Second World War technology powering 2015’s biggest food trend

Britain’s biggest food trend of recent years is being powered by technology developed at the start of the Second World War, Harvester Restaurants has revealed.
Smoked meats, such as pork ribs, brisket and pulled pork, are available on the most discerning menus in the UK and, this year, have become the big seller for British restaurateurs. But they’d never have been possible without the invention of the Torry Kiln in Scotland in 1939, says the chain, which has restaurants across Fife, Edinburgh and the Lothians.
Invented at the Torry Research Station in Aberdeen, the kiln allowed for uniform mass-smoking and is considered the prototype for all modern large-scale commercial smokers.
In 1929 the Department of Scientific and Industrial Research (DSIR) set up a research station in Torry, to carry out research and development into fish preservation due to growing concern surrounding the loss of thousands of tons of fish annually through decay.
World War II had a significant impact on Torry’s research programme and from 1939 the research station took on a more advisory role; developing innovative ways to use underutilised fish and making cheaper cuts of meat more palatable to make rations go further. Thus the invention of the Torry Kiln and the first widespread UK trend for smoked meats.
Although refinements in technique and advancements in technology have made smoking much easier, the basic steps involved remain essentially the same today as they were back then.
In the immediate post-war years smoked meats were all the rage in the kitchens of the best restaurants across the UK. But their popularity fizzled with modern kitchen advances in the 1960s, 70s and 80s.
But this year, Britain celebrated a return to more traditional cooking methods and simpler foods cooked in

time-honoured style. Indeed, the celebration became a fully-fledged trend as more and more restaurants turned their back on fiddly nouveau cuisine.

Food historian and writer Seren Evans-Charrington said: “Dating back to before the ice age, smoking was initially used to preserve meats. The distinctive flavour that the smoking process imparts was preferred and became widely used as much for its additional taste to the food as its preservation quality.

“Microwaves and ready meals put paid to the old smoked meat style and in the 1990s the final nail in the coffin came as Britain looked for new, more modern cooking methods and different cuisines to excite their tastebuds. However, the ancient method is experiencing a revival for the modern day.” 

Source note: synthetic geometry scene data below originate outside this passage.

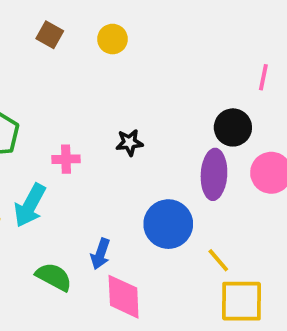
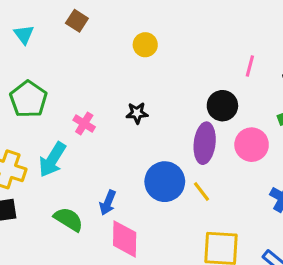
yellow circle: (112, 39) -> (145, 45), moved
pink cross: (66, 159) -> (84, 124), turned 30
yellow line: (218, 260) -> (201, 192), moved

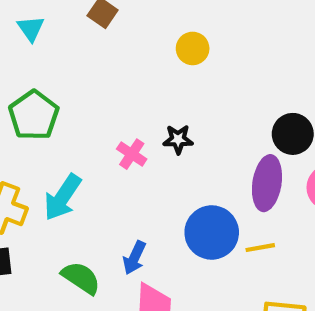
pink cross: (84, 124) -> (132, 154), moved
yellow line: (201, 192) -> (260, 248), turned -65

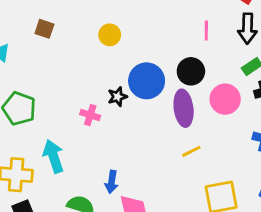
cyan arrow: (63, 197) -> (53, 156), turned 144
blue circle: (212, 232) -> (147, 81), moved

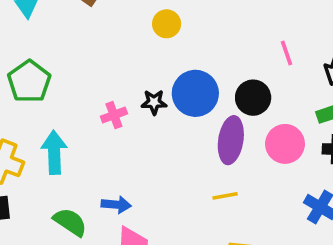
pink line: (206, 30) -> (287, 53), turned -36
pink cross: (90, 115) -> (114, 115), turned 36
blue arrow: (112, 182) -> (116, 205), turned -110

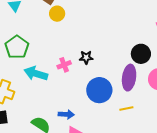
yellow circle: (167, 24) -> (57, 14), moved
blue circle: (195, 93) -> (99, 90), moved
cyan arrow: (54, 152) -> (36, 74), moved, turned -70

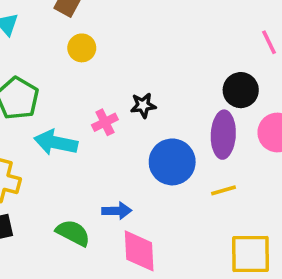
yellow circle: (57, 14) -> (82, 48), moved

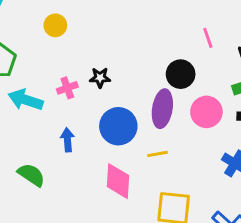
blue arrow: (117, 211) -> (67, 140), moved, turned -100
pink diamond: (139, 251) -> (118, 181), moved

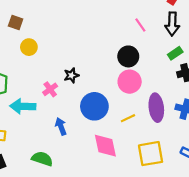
purple ellipse: (162, 109) -> (156, 108), moved
pink circle: (206, 112) -> (130, 82), moved

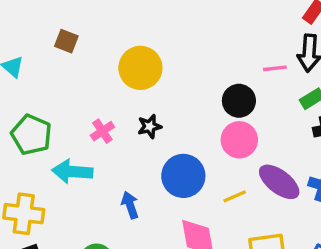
pink line: (140, 25) -> (275, 68), moved, turned -64
yellow circle: (29, 47) -> (140, 68), moved, size x1.6
pink cross: (50, 89) -> (102, 131), moved
purple ellipse: (156, 108) -> (279, 182), turned -48

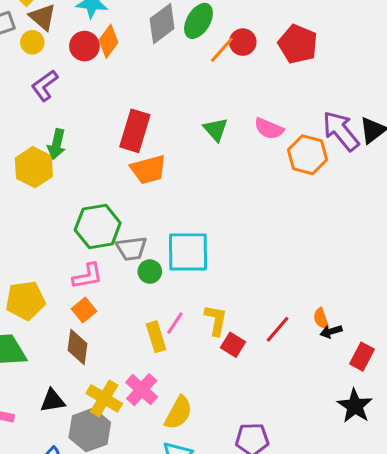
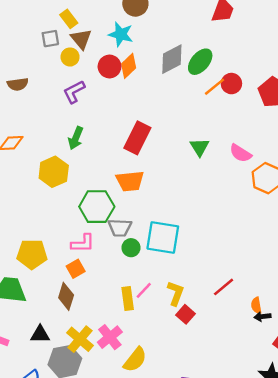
yellow hexagon: (34, 167) -> (54, 172), moved
orange trapezoid: (148, 169) -> (130, 181), moved
red line: (278, 329) -> (224, 287), moved

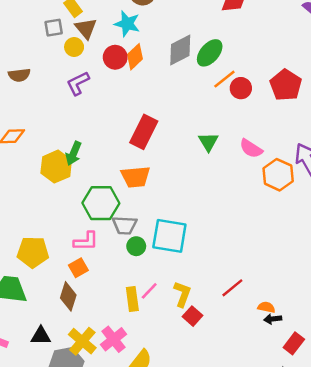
red circle: (231, 84) -> (241, 88), moved
green arrow: (76, 138) -> (74, 153), moved
orange semicircle: (256, 305) -> (266, 307), turned 112

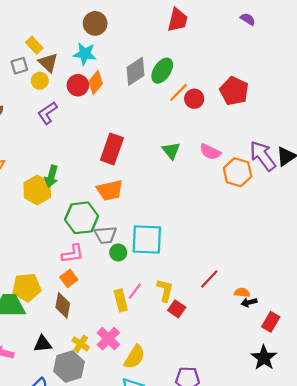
yellow pentagon: (33, 252) -> (27, 287), moved
yellow cross: (82, 341) -> (81, 344), size x0.7

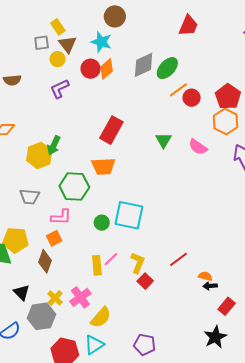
orange hexagon: (238, 172) -> (226, 121), moved
gray trapezoid: (105, 235) -> (30, 197), moved
black triangle: (43, 344) -> (22, 292), turned 42

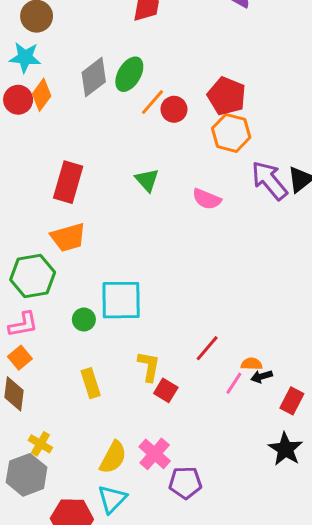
pink semicircle: (198, 147) -> (207, 199), moved
pink line: (111, 259) -> (234, 383), moved
pink cross: (80, 297) -> (155, 454), moved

British chefs looked backwards to move forwards – resurrecting simpler, classic foods and cooking them in old-fashioned ways to remind the UK how Great British Food became great.

Family favourite, Harvester Restaurants, has seen a huge surge in the demand for smoked meats by its customers.

“Our smoked pork ribs are flying out the door right across the UK, “ said Anneli Fereday, Harvester marketing manager.

“Smoked pork ribs and smoked meats in general might well be the hottest food trend of this year but, in reality, their success is down to a wartime invention, without which, smoked meats wouldn’t be the roaring success they are in 2015.”

All Harvester’s Cornish Smoked Back Ribs come from Fresh From Cornwall smokehouse based in Truro, Cornwall. The smokehouse uses an AFOS kiln, which is based on the original Torry design.

The same is true of smokehouses across the nation, all of which are seeing a massive rise in the popularity of their smoked meats as Britain goes smoked meat mad.

The smoked meat trend is a timely one too – coming on the back of a nationwide survey from Harvester Restaurants reveals that seven out of 10 Brits want nothing more than simple, no-fuss meals made using traditional cooking methods when they eat out.

So, those restaurants guilty of over-stuffed menus featuring painfully trendy foods like Curly Kale, Cruffins or the increasingly popular gourmet pizza are quickly having to re-assess their offerings.

And Britain’s foodies are less than polite about some modern food trends. Some 63% of Scots describe the trend of making new meals out of deconstructed classics as ridiculously fussy and desperate for attention. Almost four out of 10 food fans say they’d choose the original classic over its modern deconstructed version every single time.

An overwhelming 93% of Brits say that modern restaurant food is too trendy for its own good and admit they’d prefer a return to the old days of simple, honest food cooked well.

Harvester marketing manager, Anneli Fereday, added: “Our research shows that food fans want to see trendy foods like courgetti and cauliflower rice culled from menus. Those foods might grab the headlines right now but, it is the simple, honest goodness of great food cooked well that always wins.

“Here at Harvester we pride ourselves on a menu that not only serves up a range of timeless classics but also keeps up with trends too – you’ve only got to see the overwhelming popularity of our Cornish smoked ribs to realise that they are the new food trend.”